## [What the exercise asks]
For each line of the data below that holds "Center", copy the line.

Extracted data entries

■ ■ ■

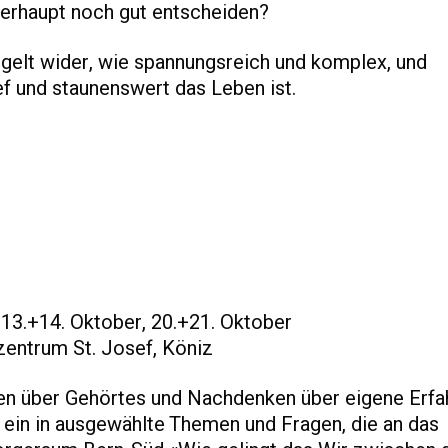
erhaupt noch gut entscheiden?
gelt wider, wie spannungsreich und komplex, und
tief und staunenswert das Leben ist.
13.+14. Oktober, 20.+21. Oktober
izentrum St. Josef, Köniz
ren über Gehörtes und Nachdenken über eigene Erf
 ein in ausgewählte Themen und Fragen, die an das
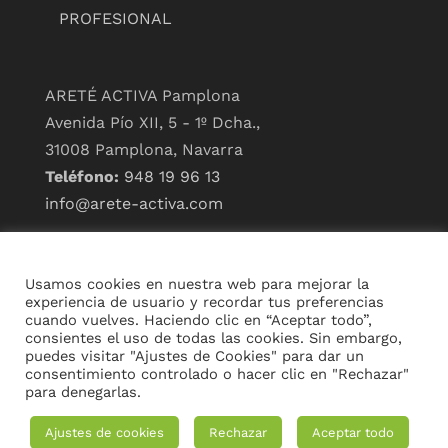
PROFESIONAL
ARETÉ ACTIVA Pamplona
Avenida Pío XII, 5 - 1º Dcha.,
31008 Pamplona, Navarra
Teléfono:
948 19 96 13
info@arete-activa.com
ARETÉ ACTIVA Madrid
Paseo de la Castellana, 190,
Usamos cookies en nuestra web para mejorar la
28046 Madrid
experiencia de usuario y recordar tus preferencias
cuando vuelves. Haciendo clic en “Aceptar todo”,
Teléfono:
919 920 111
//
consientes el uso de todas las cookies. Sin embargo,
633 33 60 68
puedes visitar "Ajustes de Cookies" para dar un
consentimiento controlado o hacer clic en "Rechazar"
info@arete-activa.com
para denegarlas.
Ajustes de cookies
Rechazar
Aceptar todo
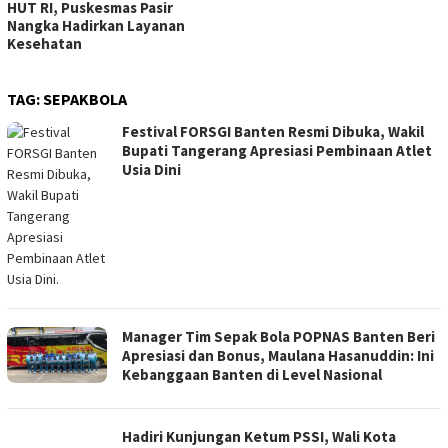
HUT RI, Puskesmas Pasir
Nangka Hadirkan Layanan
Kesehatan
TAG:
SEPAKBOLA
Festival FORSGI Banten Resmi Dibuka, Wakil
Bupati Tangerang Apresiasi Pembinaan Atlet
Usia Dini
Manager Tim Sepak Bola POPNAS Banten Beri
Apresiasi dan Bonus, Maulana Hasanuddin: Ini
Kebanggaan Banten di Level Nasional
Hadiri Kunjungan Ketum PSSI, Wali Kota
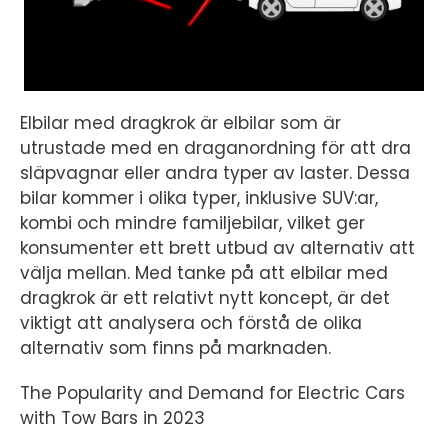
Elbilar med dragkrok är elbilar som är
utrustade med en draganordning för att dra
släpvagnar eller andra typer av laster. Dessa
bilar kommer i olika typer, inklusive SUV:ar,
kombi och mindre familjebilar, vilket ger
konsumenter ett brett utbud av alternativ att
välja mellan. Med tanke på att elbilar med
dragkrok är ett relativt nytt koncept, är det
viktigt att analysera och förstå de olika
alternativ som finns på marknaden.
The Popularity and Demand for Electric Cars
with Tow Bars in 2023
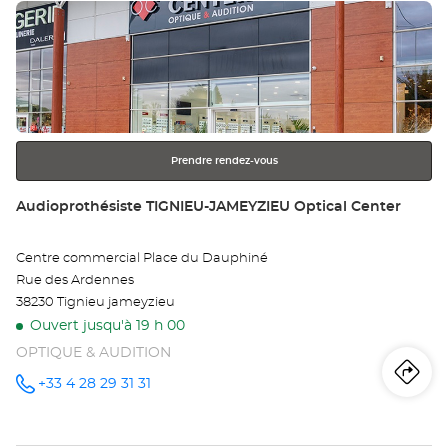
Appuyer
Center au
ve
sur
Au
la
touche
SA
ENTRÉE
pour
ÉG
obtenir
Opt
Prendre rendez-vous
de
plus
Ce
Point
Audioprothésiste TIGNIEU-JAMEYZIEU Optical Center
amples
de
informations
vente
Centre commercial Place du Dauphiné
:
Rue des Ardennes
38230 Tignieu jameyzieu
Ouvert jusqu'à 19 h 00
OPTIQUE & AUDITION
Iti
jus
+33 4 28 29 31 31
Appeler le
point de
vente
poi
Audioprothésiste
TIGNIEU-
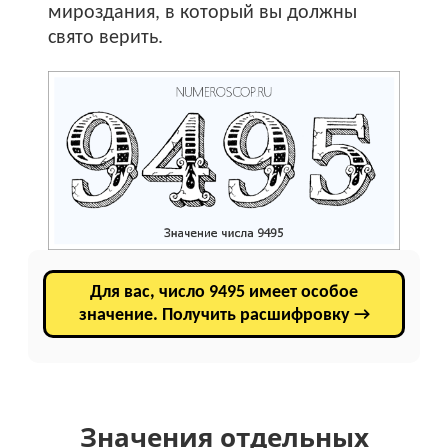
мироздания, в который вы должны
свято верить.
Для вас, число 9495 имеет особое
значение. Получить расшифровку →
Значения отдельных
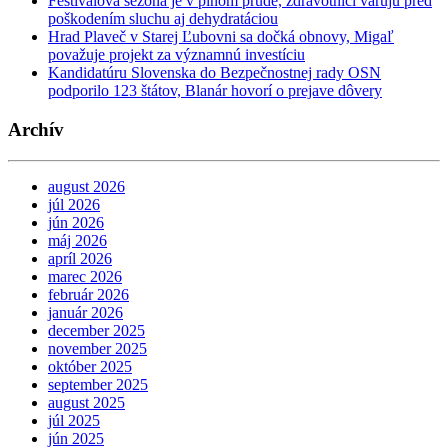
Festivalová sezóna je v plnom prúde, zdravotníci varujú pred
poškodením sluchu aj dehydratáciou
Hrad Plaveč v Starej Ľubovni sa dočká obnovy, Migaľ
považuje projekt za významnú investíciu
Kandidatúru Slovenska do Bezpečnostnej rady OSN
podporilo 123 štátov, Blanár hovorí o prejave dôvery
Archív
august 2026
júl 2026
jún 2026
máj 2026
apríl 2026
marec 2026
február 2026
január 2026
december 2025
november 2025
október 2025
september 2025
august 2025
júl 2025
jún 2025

■ ■ ■

## [Exercise result]
Center au
Audioprothésiste TIGNIEU-JAMEYZIEU Optical Center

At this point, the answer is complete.